Kenyan government allocates US$143K to revive dormant Kimuri Coffee Factory 

The government plans to inject Kes18.5 million (US$143K) to revitalize the Kimuri Coffee Factory, aiming to boost production and support farmers.

KENYA – The Kenyan government has announced a Kes18.5 million (US$143K) investment to revive the dormant Kimuri Coffee Factory in Kairi Village, Murang’a County.  

The initiative is part of President William Ruto’s broader strategy to sustain development projects and strengthen the coffee sector in the Mt.

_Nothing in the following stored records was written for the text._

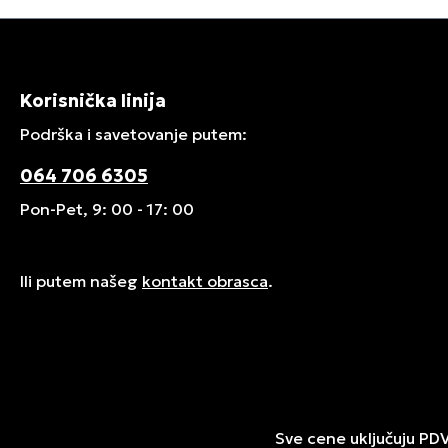
Korisnička linija
Podrška i savetovanje putem:
064 706 6305
Pon-Pet, 9: 00 - 17: 00
Ili putem našeg
kontakt obrasca
.
Sve cene uključuju PD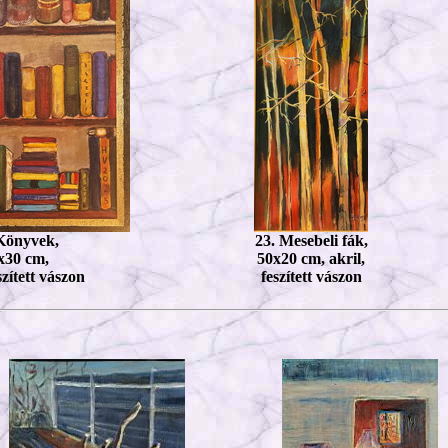
Könyvek,
23. Mesebeli fák,
x30 cm,
50x20 cm, akril,
szített vászon
feszített vászon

Kenya region. 

Cabinet Secretary for Cooperative Development, Wycliffe Oparanya, confirmed that the funds will be allocated in the next financial year, beginning June 2025. “Part of these funds will be used to support the revitalization of the operations of the Coffee Cooperative Society,” he said. 

According to a statement submitted to the Senate, Oparanya noted that the factory requires essential infrastructure upgrades, including drying tables, electricity reconnection, and coffee pulping machinery.  

The government has pledged to reconstruct or service these facilities as needed to restore the factory’s operational capacity. 

Beyond financial support, the government will facilitate fresh elections to reconstitute the management committee, provide training for the newly elected leadership, and raise awareness among coffee farmers on the benefits of working within the cooperative. 

Additionally, the government will ensure the restoration of electricity supply to both the factory and farmers within the catchment area. 

Kimuri Coffee Factory, owned by Kimuri Farmers Cooperative Society Ltd, is among several factories in the region that have ceased operations due to financial and structural challenges.  

Other factories linked to the Iyego Co-operative Society have transitioned into collection centers to cut costs amid declining production. 

Several other coffee factories in the broader Mt. Kenya region are also struggling with reduced output. Industry experts attribute these declines to poor payment structures, high input costs, and governance challenges. 

Kimuri Coffee Factory became dormant after its cooperative society split from the larger Njora Farmers Cooperative Society Ltd. The separation led to unsustainable operations caused by a declining membership, reduced coffee production, and ineffective governance. 

Earlier this week, President Ruto highlighted his administration’s efforts to improve coffee payment timelines, reducing the waiting period from six months to five days for cooperatives. By June, he plans to ensure that payments are made directly to farmers within five days.  

“The coffee used to be paid after six months; today, it is paid after five days to cooperatives. My plan by June is that the money will not be paid to cooperatives; it will be paid to the farmer after five days. The price of coffee has risen to Kes 110,” Ruto said. 

Between October 2024 and February 2025, coffee factories auctioned 375,843 bags, weighing 22,528,988 kg, at the Nairobi Coffee Exchange (NCE).  

The coffee generated Kes19.3 billion (US$149.3M), with a 50 kg bag selling at an average price of Kes42,885 (US$331.8). 

NCE CEO Lisper Ndung’u noted that the market has performed well, with high-quality coffee fetching premium prices. She encouraged farmers to follow guidance from agricultural officers to enhance their earnings.